Department of Biological Sciences, Purdue University, West Lafayette, IN, USA.
Department of Computer Science, Purdue University, West Lafayette, IN, USA.
Sci Rep. 2022 May 17;12(1):8242. doi: 10.1038/s41598-022-12185-6.
The emergence of genome-wide association studies (GWAS) has led to the creation of large repositories of human genetic variation, creating enormous opportunities for genetic research and worldwide collaboration. Methods that are based on GWAS summary statistics seek to leverage such records, overcoming barriers that often exist in individual-level data access while also offering significant computational savings.
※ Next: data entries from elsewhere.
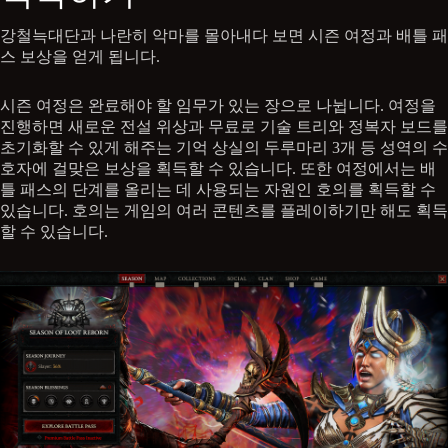
강철늑대단과 나란히 악마를 몰아내다 보면 시즌 여정과 배틀 패
스 보상을 얻게 됩니다.
시즌 여정은 완료해야 할 임무가 있는 장으로 나뉩니다. 여정을
진행하면 새로운 전설 위상과 무료로 기술 트리와 정복자 보드를
초기화할 수 있게 해주는 기억 상실의 두루마리 3개 등 성역의 수
호자에 걸맞은 보상을 획득할 수 있습니다. 또한 여정에서는 배
틀 패스의 단계를 올리는 데 사용되는 자원인 호의를 획득할 수
있습니다. 호의는 게임의 여러 콘텐츠를 플레이하기만 해도 획득
할 수 있습니다.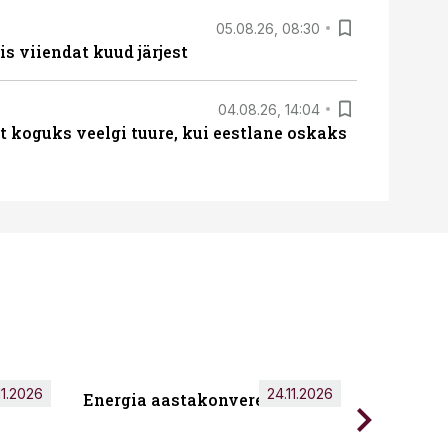
05.08.26, 08:30
s viiendat kuud järjest
04.08.26, 14:04
t koguks veelgi tuure, kui eestlane oskaks
11.2026
24.11.2026
Energia aastakonverents 2026
Tark töö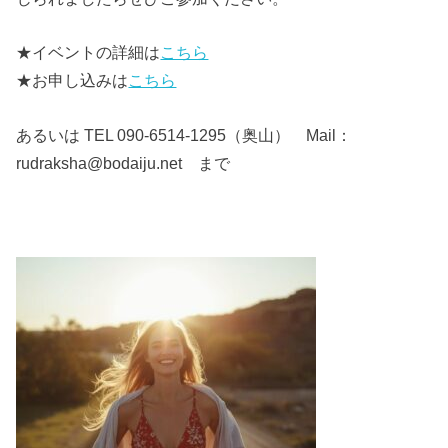
★イベントの詳細は
こちら
★お申し込みは
こちら
あるいは TEL 090-6514-1295（奥山） Mail：
rudraksha@bodaiju.net まで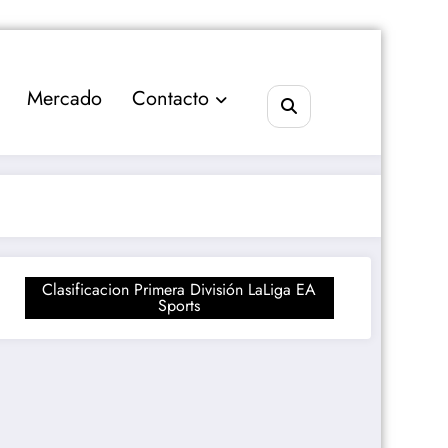
Mercado
Contacto
Clasificacion Primera División LaLiga EA
Sports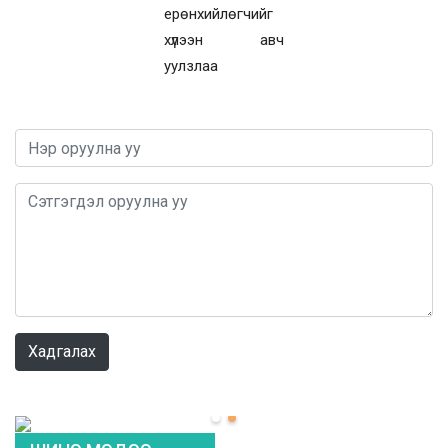
ерөнхийлөгчийг
хүлээн авч
уулзлаа
0 / 1000
Хадгалах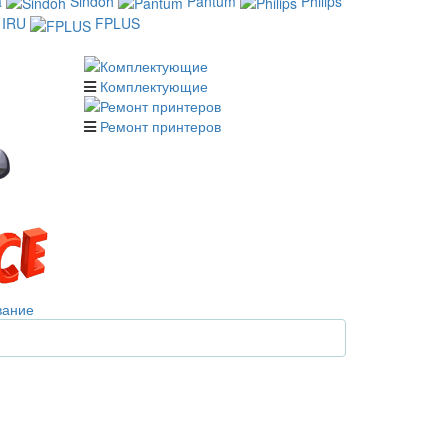
a
Sindoh
Pantum
Philips
IRU
FPLUS
Комплектующие
Ремонт принтеров
вание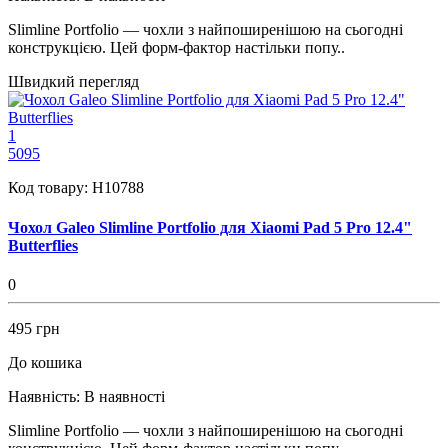
Slimline Portfolio — чохли з найпоширенішою на сьогодні
конструкцією. Цей форм-фактор настільки попу..
Швидкий перегляд
1
5095
Код товару:
H10788
Чохол Galeo Slimline Portfolio для Xiaomi Pad 5 Pro 12.4"
Butterflies
0
495 грн
До кошика
Наявність:
В наявності
Slimline Portfolio — чохли з найпоширенішою на сьогодні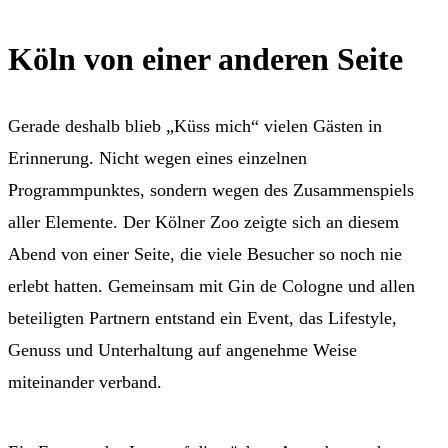
Köln von einer anderen Seite
Gerade deshalb blieb „Küss mich“ vielen Gästen in
Erinnerung. Nicht wegen eines einzelnen
Programmpunktes, sondern wegen des Zusammenspiels
aller Elemente. Der Kölner Zoo zeigte sich an diesem
Abend von einer Seite, die viele Besucher so noch nie
erlebt hatten. Gemeinsam mit Gin de Cologne und allen
beteiligten Partnern entstand ein Event, das Lifestyle,
Genuss und Unterhaltung auf angenehme Weise
miteinander verband.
Such summary-statistics-based applications include GWAS meta-analysis, with and without sample overlap, and case-case GWAS. We compare performance of leading methods for summary-statistics-based genomic analysis and also introduce a novel framework that can unify usual summary-statistics-based implementations via the reconstruction of allelic and genotypic frequencies and counts (ReACt). First, we evaluate ASSET, METAL, and ReACt using both synthetic and real data for GWAS meta-analysis (with and without sample overlap) and find that, while all three methods are comparable in terms of power and error control, ReACt and METAL are faster than ASSET by a factor of at least hundred. We then proceed to evaluate performance of ReACt vs an existing method for case-case GWAS and show comparable performance, with ReACt requiring minimal underlying assumptions and being more user-friendly. Finally, ReACt allows us to evaluate, for the first time, an implementation for calculating polygenic risk score (PRS) for groups of cases and controls based on summary statistics. Our work demonstrates the power of GWAS summary-statistics-based methodologies and the proposed novel method provides a unifying framework and allows further extension of possibilities for researchers seeking to understand the genetics of complex disease.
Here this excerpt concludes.